The Standards Organization of Nigeria (SON) has been trying to curb the menace of substandard products. The SON is a body given the responsibility of ensuring that products manufactured within the country and products imported meet quality standards. This is to safeguard the health and safety of the citizens of the country. This body works hand- in- hand with National Agency for Food and Drug Administration and Control (NAFDAC) and the Nigerian Customs to evaluate products being brought into the country and those produced within.
These organizations would have by now solved about 55% of this problem if they were properly funded by the government. Nigeria loses about N15 trillion to fake goods annually. Nigeria is ranked among the world’s highest market for fake and substandard goods.
Fake and substandard products span all categories of items from drugs, electrical, electronic household appliances, building materials, tyres and tubes, automobiles, machine spare parts, food and machines to mention a few. They all find their way into the Nigerian market.
The problem in the economy has crippled a lot of business activities causing producers to reduce the quality of their products. Goods are also springing up everywhere in the country, most without authorization, especially skin care products.
These bodies should stand up to the task of sensitizing the public especially those in the rural communities on which goods to buy and how to confirm their authenticity. They should tighten their checks on imported goods at the ports before they are distributed because it is almost impossible to stop the harm when they are in the market. The steady influx of substandard tyres, spare parts and drugs has caused great harm to the people of Nigeria.

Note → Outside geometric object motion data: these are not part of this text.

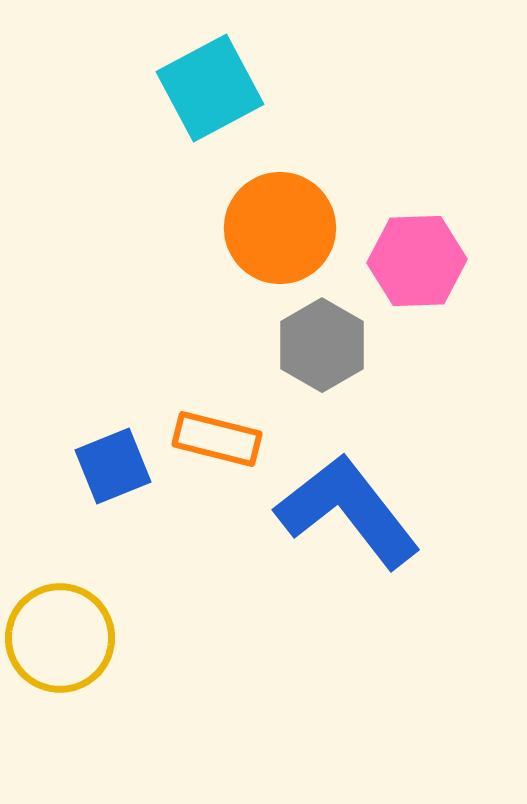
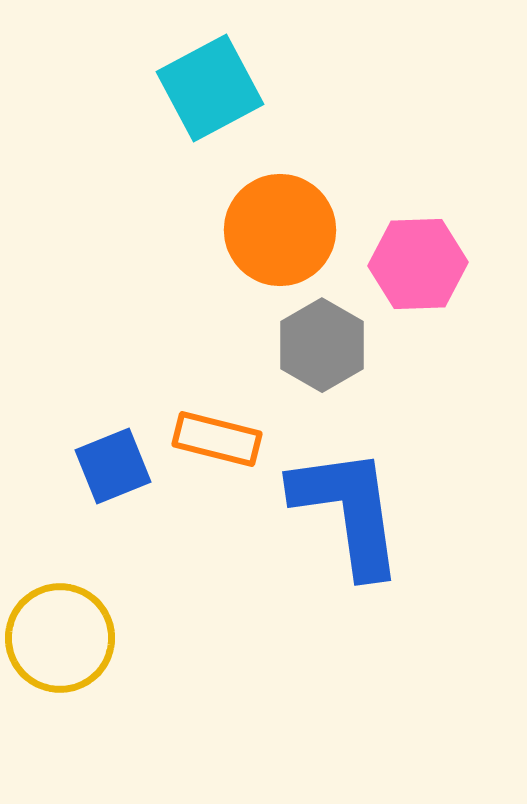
orange circle: moved 2 px down
pink hexagon: moved 1 px right, 3 px down
blue L-shape: rotated 30 degrees clockwise
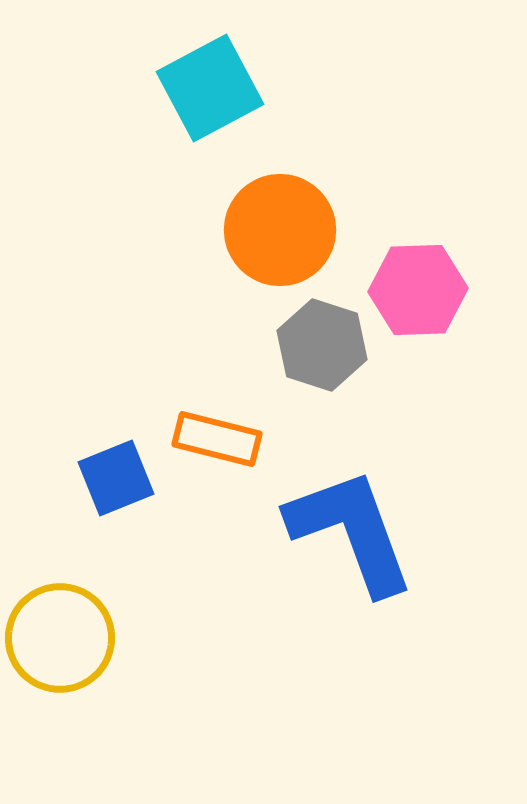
pink hexagon: moved 26 px down
gray hexagon: rotated 12 degrees counterclockwise
blue square: moved 3 px right, 12 px down
blue L-shape: moved 3 px right, 20 px down; rotated 12 degrees counterclockwise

The SON, NAFDAC and Customs need highly trained personnel as activities of those involved in substandard products are becoming more technical. The establishment and equipping of more laboratories should reduce the workload on existing ones. This will enable effective and efficient testing of goods.
NAFDAC has intensified efforts, introducing nationwide campaign in schools and plans to expand mobile technology approach, and taking the fight to the grassroots through its Young Pharmacists Group (YPG).
Fake and substandard drugs are a global threat to human lives, leading to treatment failure, organ dysfunction or damage, worsening of chronic disease conditions and the death of many Nigerians.
According to available information on essential medicine and health product information portal of the World Health Organisation (WHO), the proliferation of fake and substandard drugs in Nigeria has affected the credibility of the healthcare system. Further reports by the International Criminal Policing Association (INTERPOL), revealed that one million people die yearly from fake and counterfeit drug.
Recent studies evaluated the quality of drugs globally, which showed that 9.1 percent of drugs failed the basic quality control tests, with an estimated 16.6 percent drug failure rate in Africa, about one in every six pills.
The Financial Services Advisory Leader and Chief Economist, Project Blue, PWC Nigeria, Andrew Nevin, at the 90th Annual National Conference of the Pharmaceutical Society of Nigeria (PSN) in Umuahia, the Abia Stata capital, stated that Africa records at least 100,000 deaths, arising from fake drug-related ailments yearly, as counterfeits drugs account for 17 percent of the generic drugs in supply in Nigeria.
NAFDAC has advocated the passage of the bill which seeks life imprisonment, confiscation of assets and compensation of victims on conviction by the National Assembly.